The best process for cleaning a tapestry, as with any natural fiber textile or fabric, is having it washed by a rug care professional. You need to know what solutions to use, how much water to use, how much agitation you can safely use, and have the facility to properly dry the piece.
Because there are so few rug specialists who can handle pieces like these, many times owners of tapestries will have them cleaned using dry cleaning solvents, which can leave residue behind that yellows them over time. We often receive tapestries that look dull and lifeless, and after a wash removes all of that built-up residue they spring back to life (like the one in the photo for this post).
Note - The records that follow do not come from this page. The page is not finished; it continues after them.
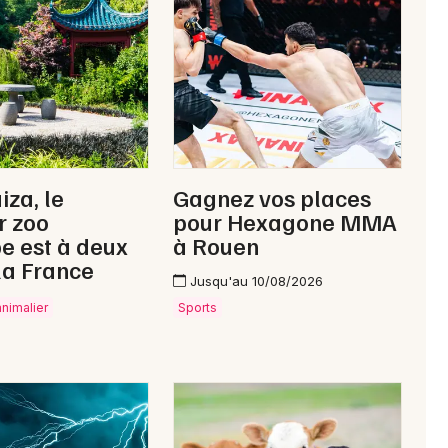
Newsletter des sorties
Artistes en tournée
iza, le
Gagnez vos places
Actus à Coutances
r zoo
pour Hexagone MMA
e est à deux
à Rouen
Magazine à Coutances
la France
Jusqu'au 10/08/2026
animalier
Sports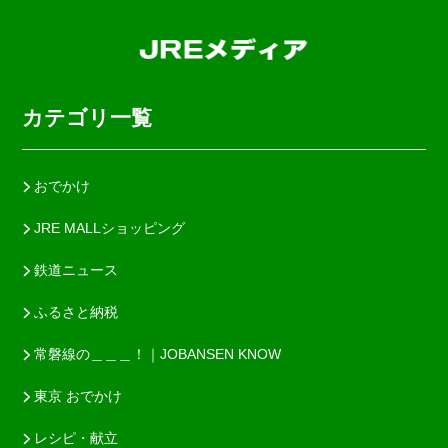
カテゴリ一覧
おでかけ
JRE MALLショッピング
鉄道ニュース
ふるさと納税
常磐線の＿＿＿！｜JOBANSEN KNOW
東京 おでかけ
レシピ・献立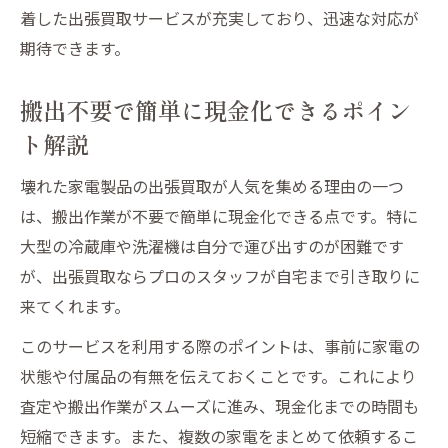
着した出張買取サービスが充実しており、迅速な対応が
心感
期待できます。
出張買取を利用した現金化の実体験をレポ
ート
搬出不要で簡単に現金化できるポイン
搬出の負担がない出張買取の魅力を実感
ト解説
実際に壊れた家電製品を出張買取で現金化
した感想
壊れた家電製品の出張買取が人気を集める理由の一つ
地域密着型サービスでスムーズな買取体験
は、搬出作業が不要で簡単に現金化できる点です。特に
大型の冷蔵庫や洗濯機は自分で運び出すのが困難です
壊れた家電でも出張買取が可能な理由に迫る
が、出張買取ならプロのスタッフが自宅まで引き取りに
壊れた家電製品が出張買取で評価される仕
来てくれます。
組み
このサービスを利用する際のポイントは、事前に家電の
パーツや資源活用で買取対象となる理由
状態や付属品の有無を伝えておくことです。これにより
壊れた家電製品も需要がある背景を解説
査定や搬出作業がスムーズに進み、現金化までの時間も
出張買取業者が壊れた家電を買取する理由
短縮できます。また、複数の家電をまとめて依頼するこ
とは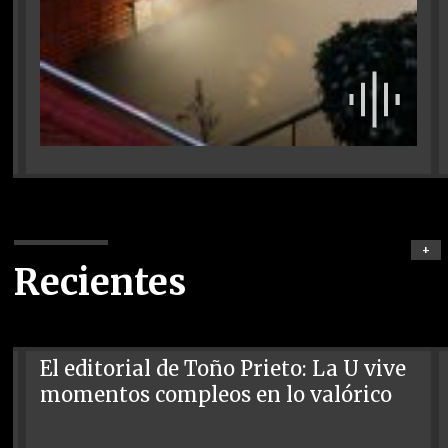
+
Recientes
El editorial de Toño Prieto: La U vive
momentos compleos en lo valórico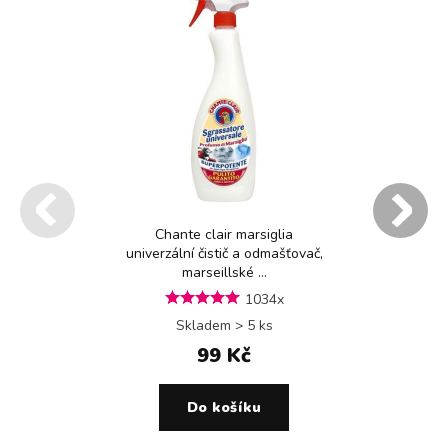
Chante clair marsiglia
univerzální čistič a odmašťovač,
marseillské ...
1034x
Skladem > 5 ks
99 Kč
Do košíku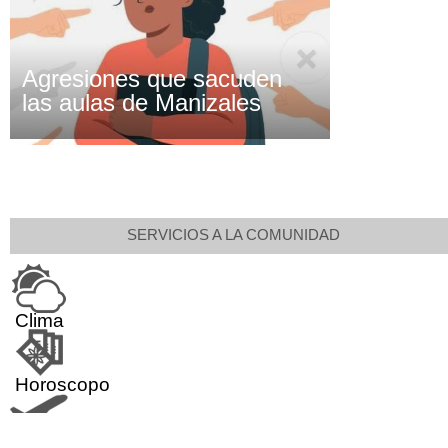
Agresiones que sacuden
las aulas de Manizales
SERVICIOS A LA COMUNIDAD
Clima
Horoscopo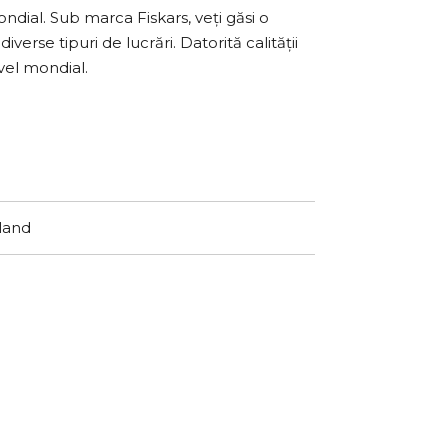
dial. Sub marca Fiskars, veți găsi o
rse tipuri de lucrări. Datorită calității
vel mondial.
nland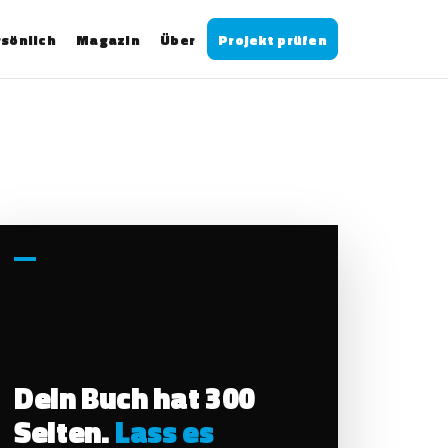
sönlich
Magazin
Über
Projekt prüfen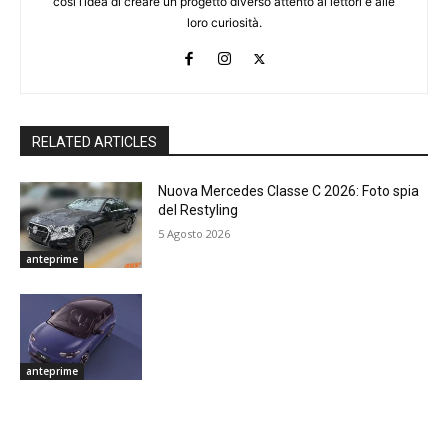
così l’idea di creare un progetto diverso attento ai lettori e alle
loro curiosità.
RELATED ARTICLES
Nuova Mercedes Classe C 2026: Foto spia
del Restyling
5 Agosto 2026
anteprime
anteprime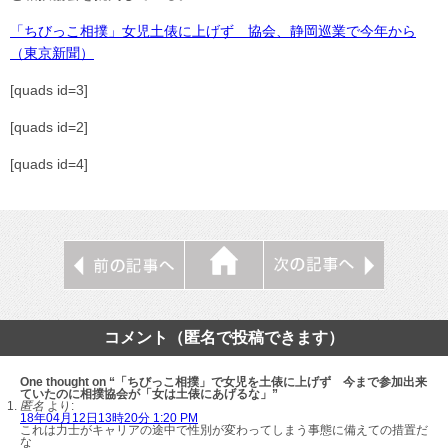
「ちびっこ相撲」女児土俵に上げず 協会、静岡巡業で今年から
（東京新聞）
[quads id=3]
[quads id=2]
[quads id=4]
コメント（匿名で投稿できます）
One thought on “「ちびっこ相撲」で女児を土俵に上げず 今まで参加出来
ていたのに相撲協会が「女は土俵にあげるな」”
匿名
より:
18年04月12日13時20分 1:20 PM
これは力士がキャリアの途中で性別が変わってしまう事態に備えての措置だ
な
With tapestries woven with silk as highlights, these areas can split and deteriorate with age, so you need to be particularly careful in inspecting the strength of the piece before any work is done.
If you are a rug cleaner who has not had experience with tapestries, and have one come to you, you cannot treat this as you would any oriental rug. Some of these tapestries can be incredibly valuable, and using the wrong solutions, methods, and tools can create damage – especially if it is a tapestry that is several hundred years old.
If you get a piece in and are not sure what to do, find a local rug cleaning plant to refer the wash to who has experience with these particular pieces. You can also email me photos and I can help you locate the right place to care for it. email@example.com
These are beautiful, valuable textiles… be sure you care for them properly.